Un travail d’une soixantaine de pages qu’Emmanuel Macron avait balayé d’un revers de main, arguant que cela n’avait aucun sens de confier ces questions à “deux mâles blancs ne vivant pas dans ces quartiers.”
“Ça a été une douche froide, une forme de gifle”, nous raconte Gilles Leproust, le maire (PC) d’Allonnes et Secrétaire général de l’association des maires de France de ville et banlieue, présent à l’Élysée au moment du discours présidentiel: “on ne s’attendait pas à une telle réponse, à une telle non-prise en compte de la part du président de la République. Demander à des associations et des élus de travailler avec Jean-Louis Borloo pendant six mois pour finalement dire ‘circuler il n’y a rien a voir’, c’était une forme de mépris.”
“Beaucoup de rendez-vous manqués avec Macron”

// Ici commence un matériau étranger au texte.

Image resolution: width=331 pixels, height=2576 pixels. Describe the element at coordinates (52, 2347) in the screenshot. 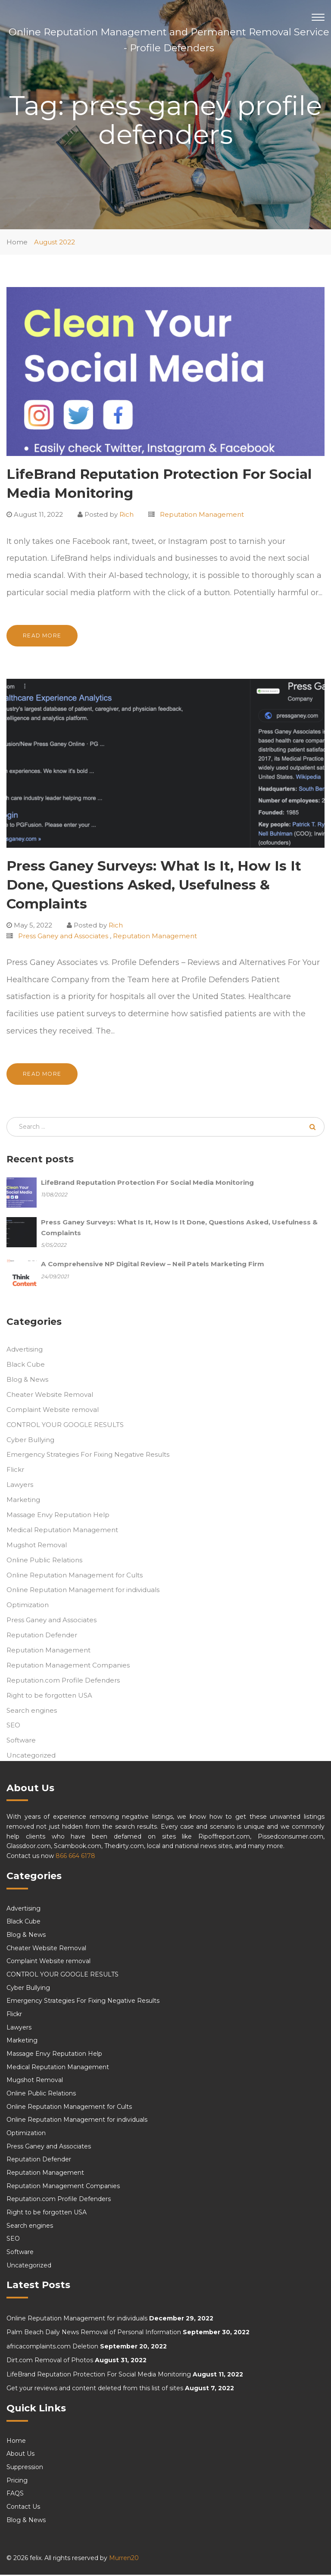 I see `africacomplaints.com Deletion` at that location.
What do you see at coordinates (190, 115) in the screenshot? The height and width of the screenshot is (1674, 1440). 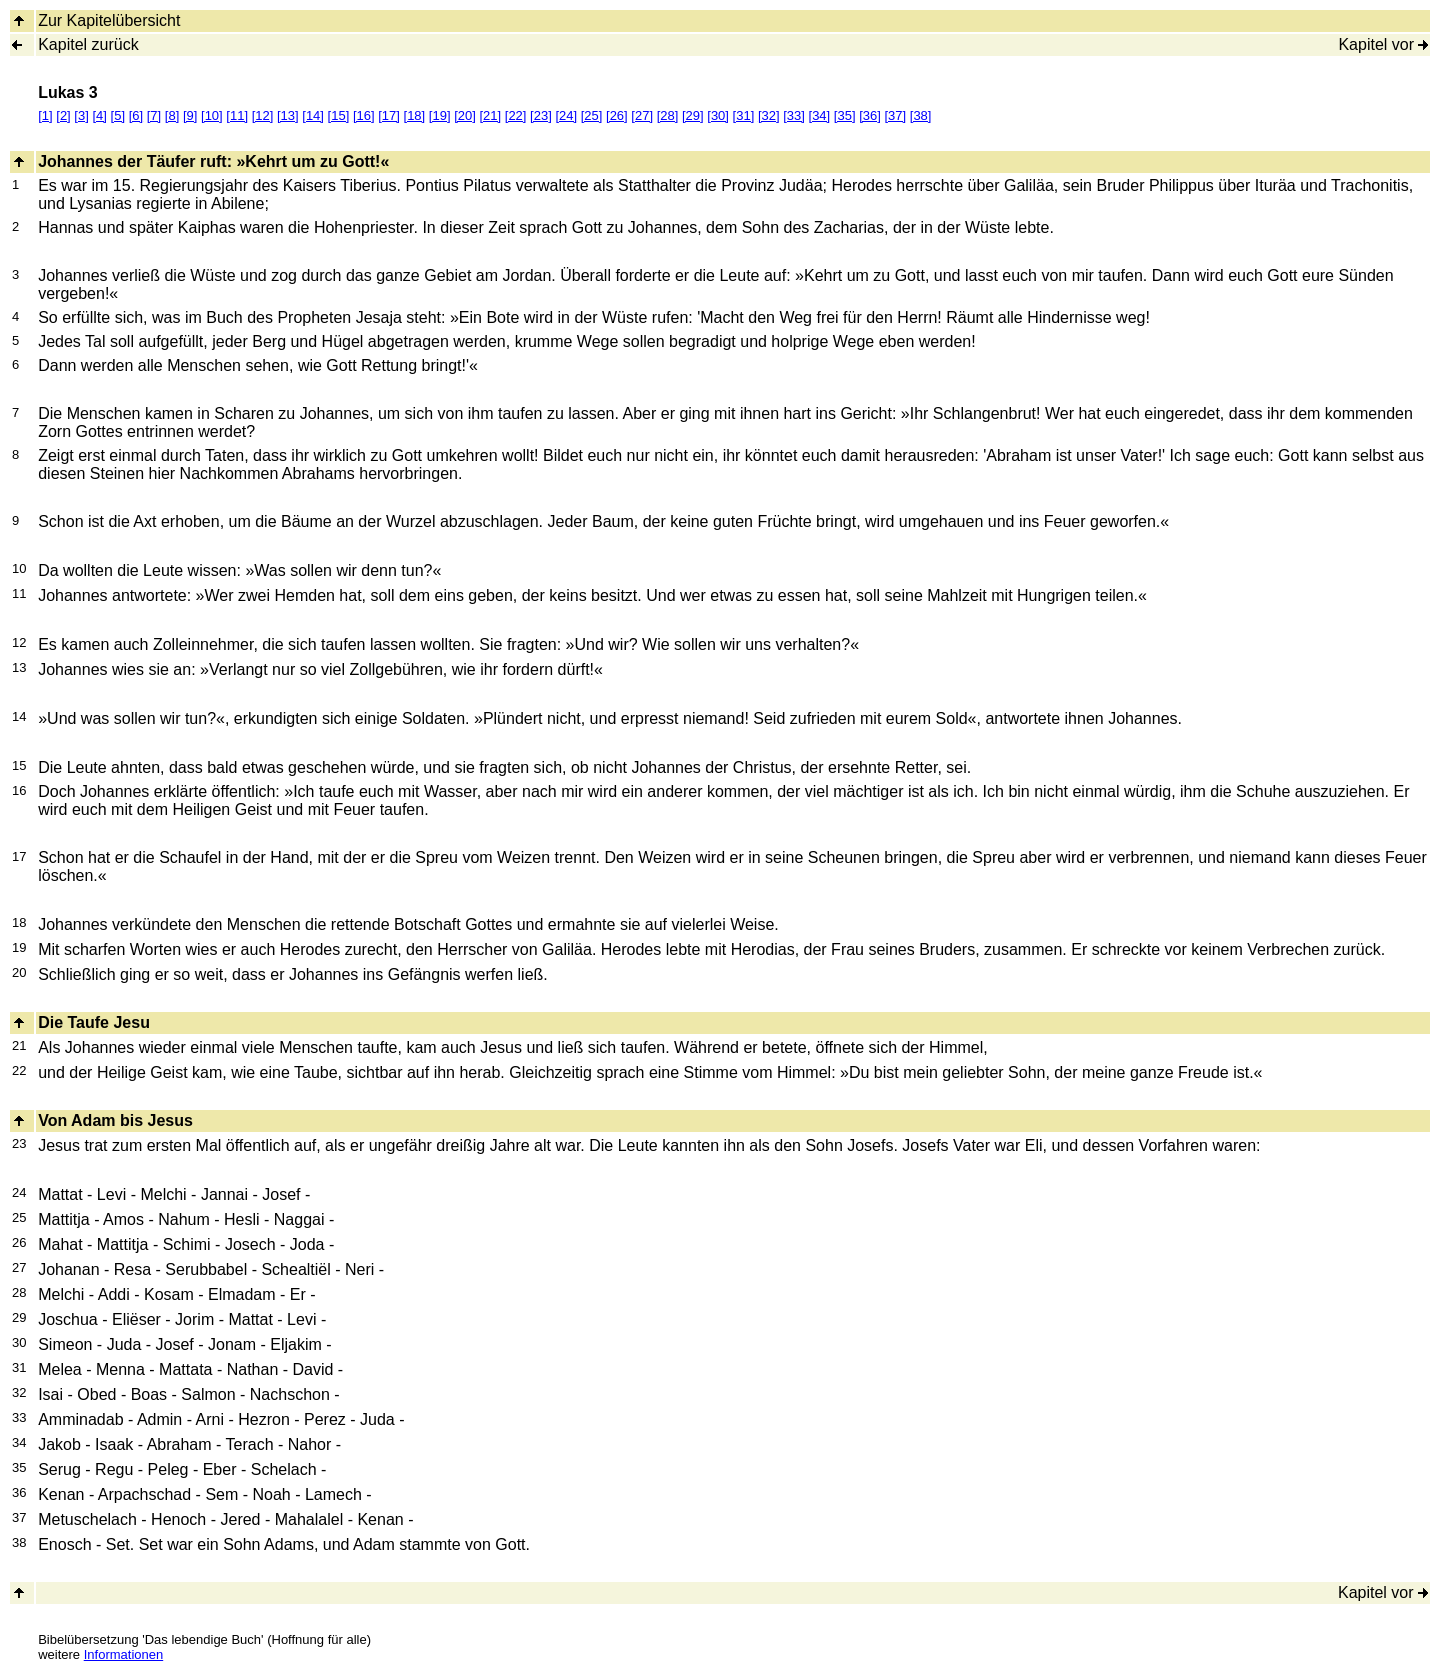 I see `[9]` at bounding box center [190, 115].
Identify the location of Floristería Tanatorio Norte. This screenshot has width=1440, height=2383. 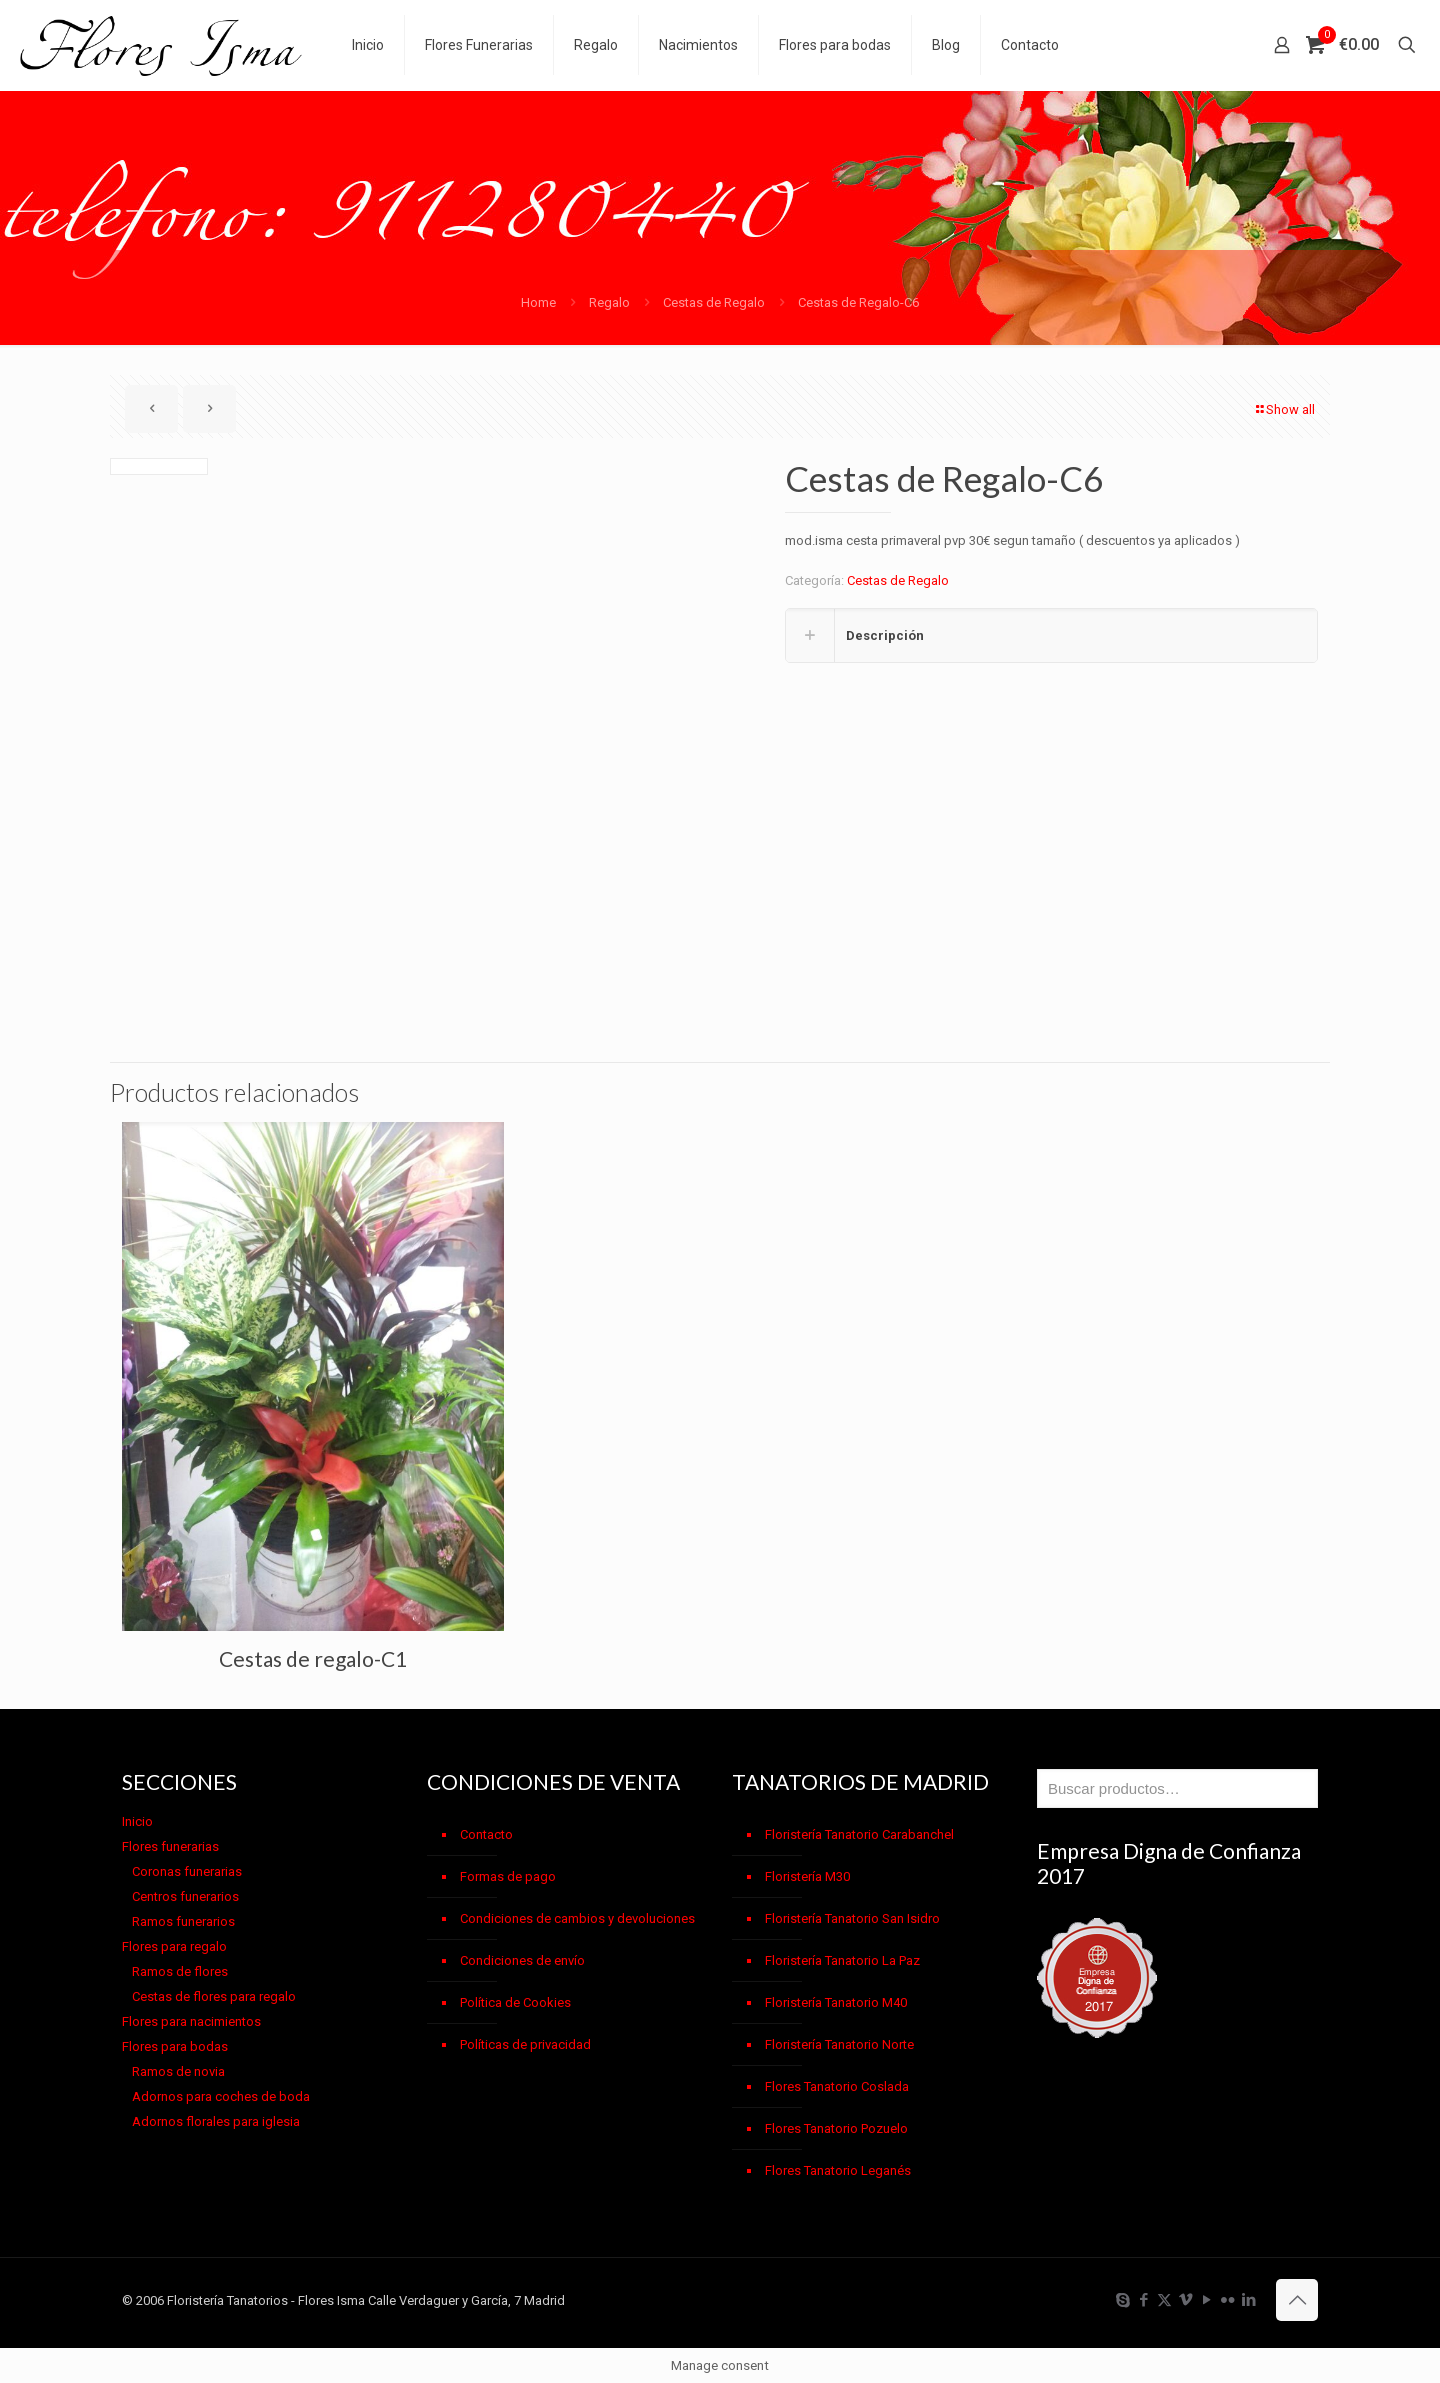 (839, 2044).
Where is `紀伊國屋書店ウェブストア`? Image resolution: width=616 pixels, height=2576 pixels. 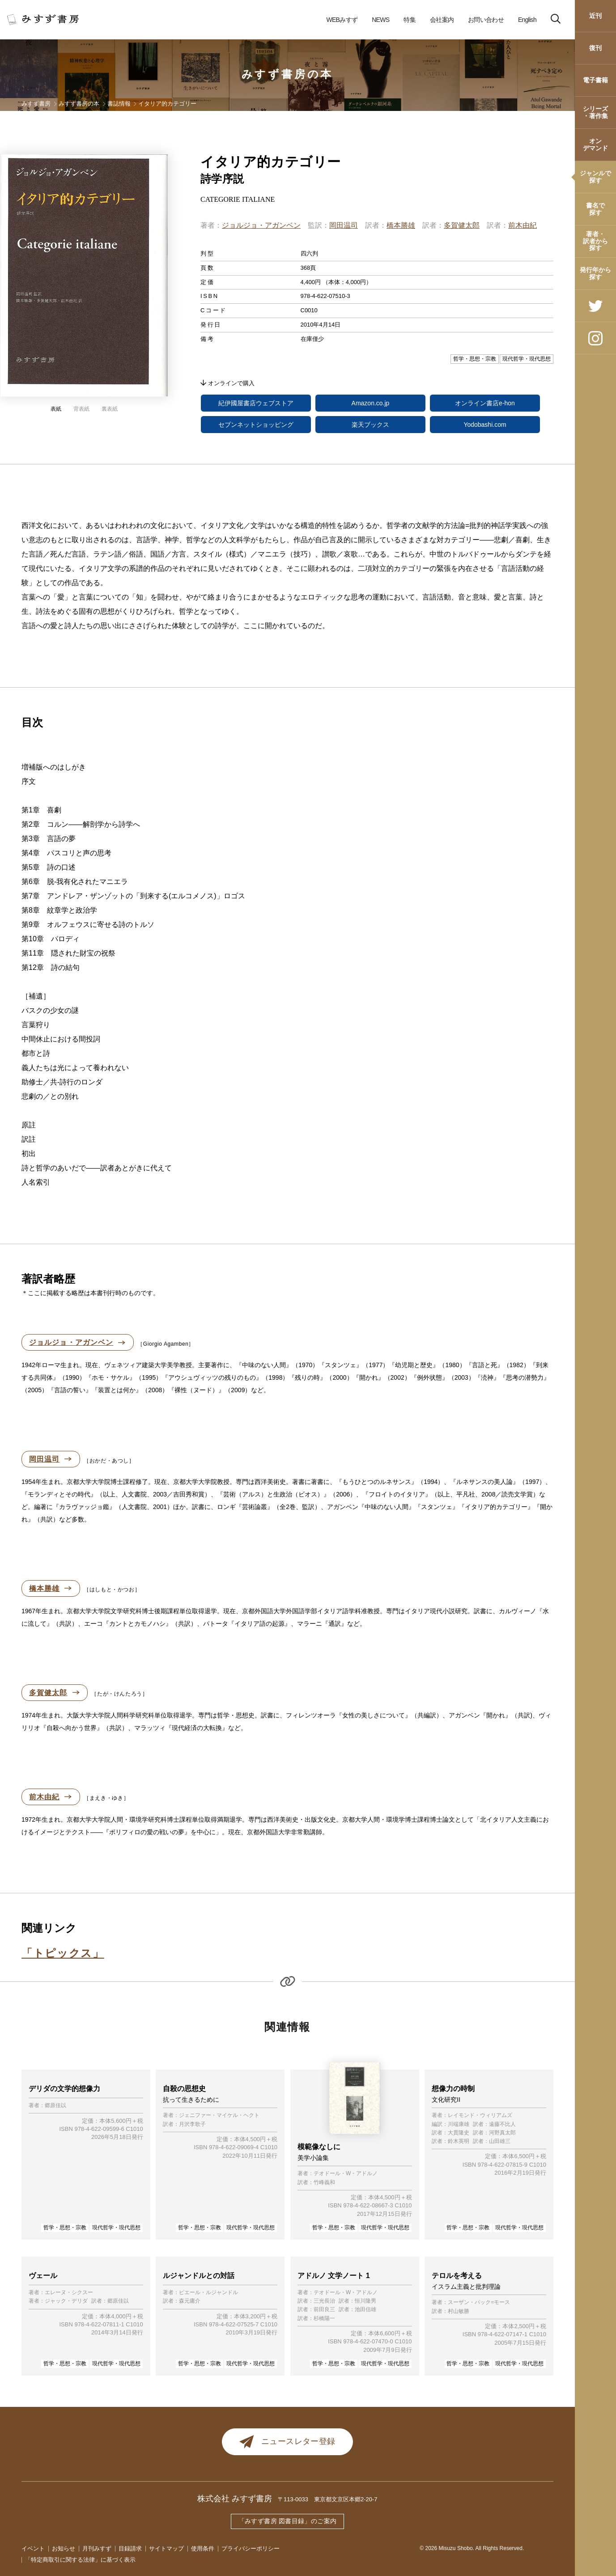 紀伊國屋書店ウェブストア is located at coordinates (255, 403).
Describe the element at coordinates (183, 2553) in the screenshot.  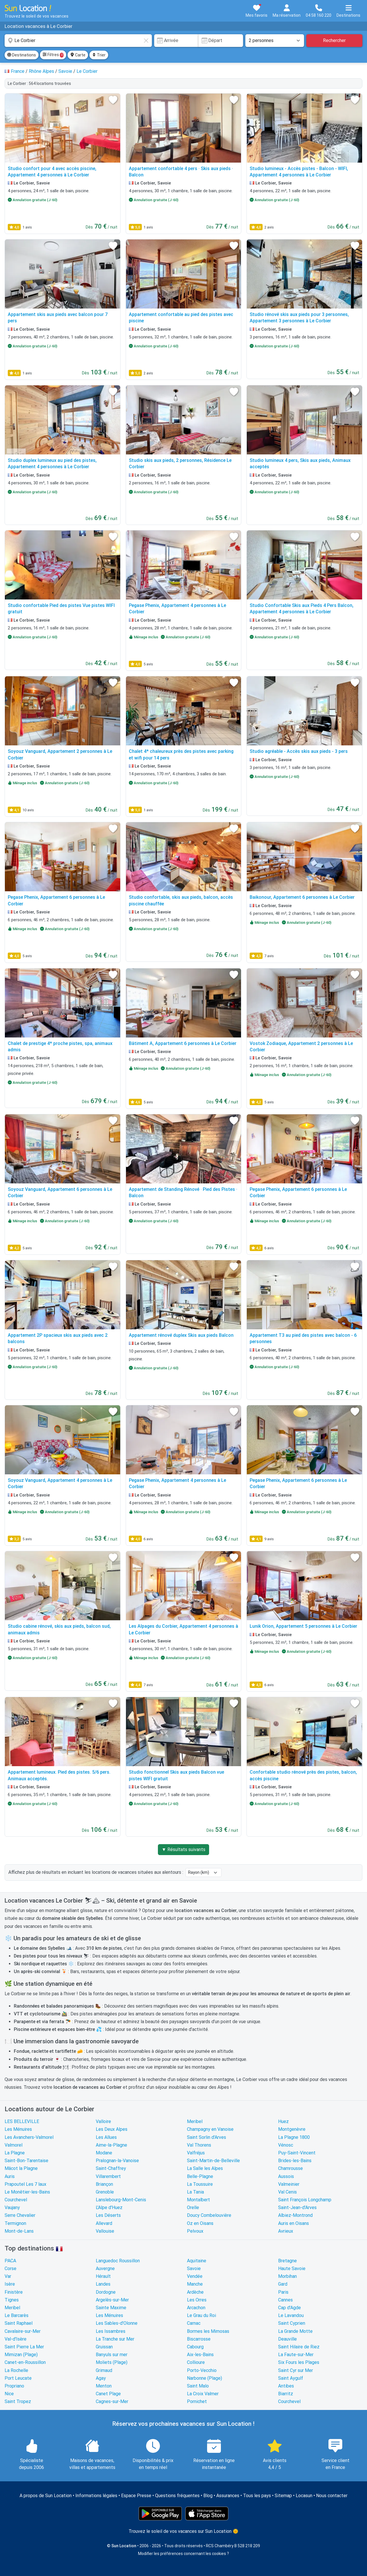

À l’époque, il n’y avait guère que Jean-Louis Borloo pour saluer l’utilisation faite de son rapport par Emmanuel Macron. Mais un an plus tard, le centriste fustigeait, comme les oppositions, la politique sociale “inefficace voire dangereuse” de la macronie. Pour l’ancien maire de Valenciennes, la “monarchie” dans laquelle nous sommes décide d’allouer ses “quelques moyens” “pour permettre à ceux qui courent le plus vite de courir de plus en plus vite.”
Et l’ancien ministre de Nicolas Sarkozy de mettre en garde, lors d’une réunion publique filmée à Valenciennes, contre “la situation désagréable où le gratin se sépare des nouilles.” Comprendre: l’abandon des plus précaires, ceux qui ont besoin de solidarité.
Gilles Leproust de l’association des maires de ville et banlieues n’use pas de la même métaphore culinaire mais dresse un constat similaire. “C’est nous, pas que les élus, qui sommes les acteurs du quotidien et qui font en sorte que nous fassions toujours république… on ne peut pas laisser ces territoires livrés à eux-même”, explique-t-il, regrettant “beaucoup de rendez-vous manqués avec le président de la République, malgré de nombreuses déclarations, et une forme d’empathie.”
Signe d’une nouvelle déception à venir pour l’Égalité des chances des populations les plus précaires? La secrétaire d’État chargée de la Ville Nadia Hai ne sera pas du déplacement à Clermont. Son agenda officiel vide, elle pourrait plutôt se rendre -comme plusieurs de ses collègues du gouvernement- aux journées parlementaires du MoDem à Biscarrosse.